En d’autres circonstances, c’est quelque chose qu’on n’aime pas faire. D’abord, parce que c’est un peu cliché. Mais aussi parce qu’on n’aime plus Burton depuis, à peu près, sa Planète des Singes (2001), film après lequel il s’est mis à tourner en rond et n’a plus fait que s’autoréférencer, voire s’autocaricaturer. « Burtonien », sous notre plumes, sonne donc un peu comme un problème.
Cela étant dit, on est bien obligé ici de faire allusion au réalisateur hollywoodien tant le jeu semble le chercher, de son scénario à son esthétique « gothique cartoon », jusqu’à ses décors qui iront, si ce n’est emprunter, au moins citer, l’arche que l’on voit sur les affiches de l’Étrange Noël de Mr. Jack
Zombie Roméo et Nerdy Juliette
Burtonien, donc, Gloomy Eyes possède aussi des accents Lovecraftiens. Le narrateur, évidemment un fossoyeur, évoque à un moment d’étranges lueurs qui semblaient venir du fond des mers… Dans un monde où le soleil s’est couché pour toujours, les zombies peuplent cette nuit éternelle, traqués par les humains qui comptent bien se débarrasser d’eux.
Secte fanatique ou milice (ou les deux !), ces chasseurs de zombies sont dirigés par Le Prêtre. Et, ajoutons un peu de Shakespeare aux références déjà évoquées, la nièce de ce dernier, qui enquête sur la disparition du soleil, va se prendre d’amitié pour le dénommé Gloomy Eyes, le petit garçon zombie. « Ah ! Si les autres enfants avaient bien voulu jouer avec lui… Il ne les aurait pas mangés ! », raconte le narrateur à propos de Gloomy Eyes.

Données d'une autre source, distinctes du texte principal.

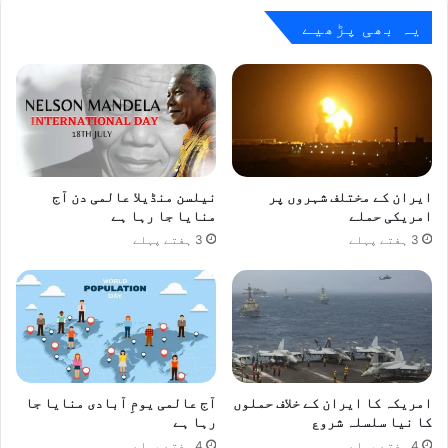
یہ بھی پڑھیے
ایران کے مختلف شہروں پر
نیلسن منڈیلا عالمی دن آج
امریکی حملے
منایا جا رہا ہے
3 ہفتے پہلے
3 ہفتے پہلے
امریکہ کا ایران کے خلاف حملوں
آج عالمی یومِ آبادی منایا جا
کا نیا سلسلہ شروع
رہا ہے
4 ہفتے پہلے
4 ہفتے پہلے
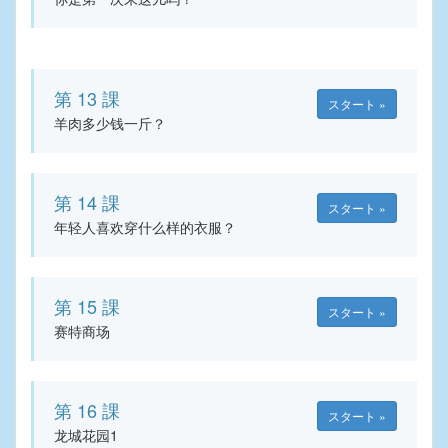
第 13 課
スタート »
羊肉多少钱一斤？
第 14 課
スタート »
年轻人喜欢穿什么样的衣服？
第 15 課
スタート »
赛特商场
第 16 課
スタート »
龙城花园1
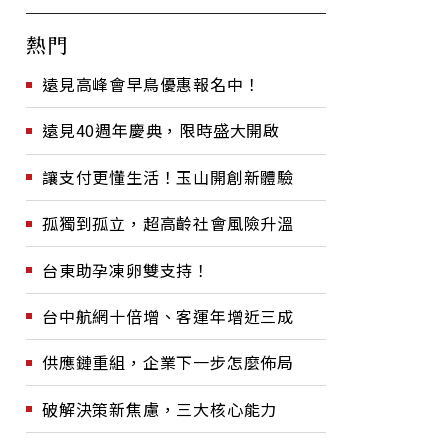
熱門
遠見高峰會早鳥優惠報名中！
遠見40週年慶典，限時盛大開啟
讓支付更懂生活！玉山開創新體驗
孤獨到孤立，超高齡社會風險升溫
台東助孕凍卵雙支持！
台中航網十倍增、客運年增近三成
供應鏈重組，企業下一步怎麼佈局
破解決策新焦慮，三大核心能力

Le jeu relate cette amitié impossible entre un enfant zombie et une petite fille humaine. Si « les contraires s’attirent », ils se complètent aussi très bien, et ce sera la base du gameplay de Gloomy Eyes.
99 Luftballons
Comme dans des classiques tels que Gobliiins (1991) ou The Lost Vikings (1992), il s’agit d’un jeu de « coop solo », dans lequel l’on va contrôler tour à tour l’un des deux enfants, tirant parti des compétences de chacun. Gloomy Eyes ne risque rien face aux autres zombies, peut lancer des projectiles (c’est même sa grande passion), peut porter et pousser des objets lourds, mais craint la lumière. La petite fille, Nena, peut, elle, utiliser des machines (appuyer sur des boutons, en fait), sauter, passer sous des lampadaires allumés, mais pas devant d’autres zombies (pour cause de cerveau frais trop appétissant).

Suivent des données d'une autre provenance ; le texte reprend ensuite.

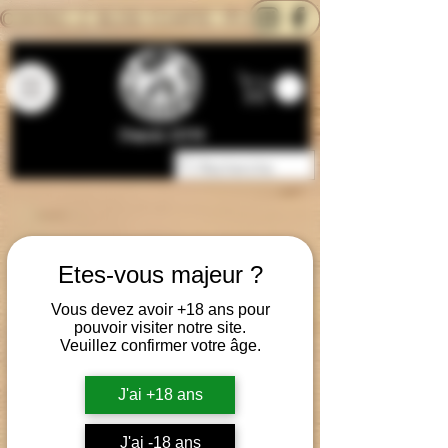
CONTACTEZ-NOUS
BLOG
CARTE
Depuis 2014
Etes-vous majeur ?
Vous devez avoir +18 ans pour
pouvoir visiter notre site.
Veuillez confirmer votre âge.
J'ai +18 ans
J'ai -18 ans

On ira ainsi avec l’une éteindre la lumière pour que l’autre puisse passer, ce dernier pourra alors pousser un gros objet qui barrait la route à la première, qui pourra continuer de progresser, etc. Les énigmes ne sont jamais bien difficiles, et conviendront tout à fait à un très jeune joueur. L’amateur un peu plus rompu au genre tracera sa route « tout droit », parfois un peu agacé par les allers-retours nécessaires à la complétion de puzzles dont la solution était apparue comme trop évidente au tout début de la séquence…
Le Corbeau, honteux et confus…
La facilité du jeu n’est pas en soi un problème, surtout si l’objectif est de proposer un jeu à destination du jeune public (ce qui n’est pas explicitement indiqué dans la communication de l’éditeur). Les problèmes, car on en a rencontrés quelques uns, sont ailleurs.
Quelques bugs « emprisonnent » les personnages dans des endroits qui n’étaient a priori pas censé être accessibles, et dont on ne pourra sortir qu’à condition de recharger le dernier checkpoint (heureusement, jamais bien loin). Plus étonnant, notre personnage s’est vu à un moment « téléporté » d’un endroit à un autre et se comportait ensuite bizarrement, n’obéissant plus tout à fait aux contrôles. Là encore, il a fallu recharger le dernier checkpoint.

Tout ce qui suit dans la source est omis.